Friday, August 9, 2013

Shifting madness

My team was chasing an odd bug for a couple of weeks. In the GemFire distributed cache we store a 64-bit timestamp representing the last-modified-time for a cache entry and use it for entry expiration and inter-site consistency checks.  This value was all of a sudden going back in time a day and a half, causing early expiration and inter-site inconsistencies.

Well, what do you do?  You review recent changes to the product, for one thing.  Not long ago two people worked on the code for handling this timestamp.  The significant change seemed to be in using the top 8 bits of this field to store boolean flags and using a java.util.concurrent.atomic.AtomicLongFieldUpdater to access the field.

  private static final long LAST_MODIFIED_MASK = 0x00FFFFFFFFFFFFFFL;

   long storedValue;
    long newValue;
    do {
      storedValue = lastModifiedUpdater.get(this);
      newValue = storedValue & ~LAST_MODIFIED_MASK;
      newValue |= lastModifiedTime;
    } while (!lastModifiedUpdater.compareAndSet(this, storedValue, newValue));

This code looks okay unless the relatively new AtomicLongFieldUpdater is messing up.  The other change was introduction of a new bit to store in the 8 top bits of the field:

  private static final long VALUE_RESULT_OF_SEARCH   = 0x01L << 56;
  private static final long UPDATE_IN_PROGRESS       = 0x02L << 56;
  private static final long TOMBSTONE_SCHEDULED      = 0x04L << 56;
  private static final long LISTENER_INVOCATION_IN_PROGRESS = 0x08 << 56;

There's a problem with this last line.  We're shifting a 32-bit integer 56 places to the left. A good C compiler will complain about this but the Java compiler seems okay with it.  Here's a C program:

#include "stdio.h"

int main(int argc, char *argv[]) {
    long l = 1 << 30;
    printf("1 << 30=%ld",l);

    l = 1<<32 font="">
    printf("1 << 32=%ld",l);
    l = 3<<32 br="">    printf("3 << 32=%ld",l);
~> cc -o testit test.c
test.c: In function 'main':
test.c:6: warning: left shift count >= width of type
test.c:8: warning: left shift count >= width of type

And the equivalent Java program:


public class test {
  public static void main(String[] args) {
    long l = 1 << 30;
    System.out.println("1 << 30="+l);

    l = 1 << 32;
    System.out.println("1 << 32="+l);

    l = 3 << 32;
    System.out.println("3 << 32="+l);


~> javac

Running these two programs gives different results

~> ./testit
1 << 30=1073741824

1 << 32=0
3 << 32=0

~> java test
1 << 30=1073741824

1 << 32=1
3 << 32=3

So the << operator works differently in Java than in C.  Shifting 0x08 fifty six bits in C results in a 0 but Java turns it into 0x800,0000!  The Java Language Specification says

If the promoted type of the left-hand operand is int, only the five lowest-order bits of the right-hand operand are used as the shift distance. It is as if the right-hand operand were subjected to a bitwise logical AND operator & (§15.22.1) with the mask value 0x1f (0b11111). The shift distance actually used is therefore always in the range 0 to 31, inclusive.
 So 56 (111000) is silently turned into 24 (011000) by the javac compiler! The new constant, 0x8000000, is 8 << 24, not 8 << 56 as intended!

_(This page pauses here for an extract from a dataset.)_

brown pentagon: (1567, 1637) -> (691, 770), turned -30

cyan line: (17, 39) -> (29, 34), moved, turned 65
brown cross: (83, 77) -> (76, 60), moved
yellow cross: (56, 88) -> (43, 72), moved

This bit was being set and cleared in the timestamps when the new flag was used.  For instance, 2013/07/25 15:55:10.906 PDT is 1374792910906 on the millisecond clock.  Clearing bit 0x8000000 turns the clock back to 1374658693178, which is 2013/07/24 02:38:13.178 PDT.  That's roughly 37 hours earlier than the unmolested timestamp.  No wonder entries were being considered "old" before their time.

Changing the constant to have "L" like the others fixed the problem.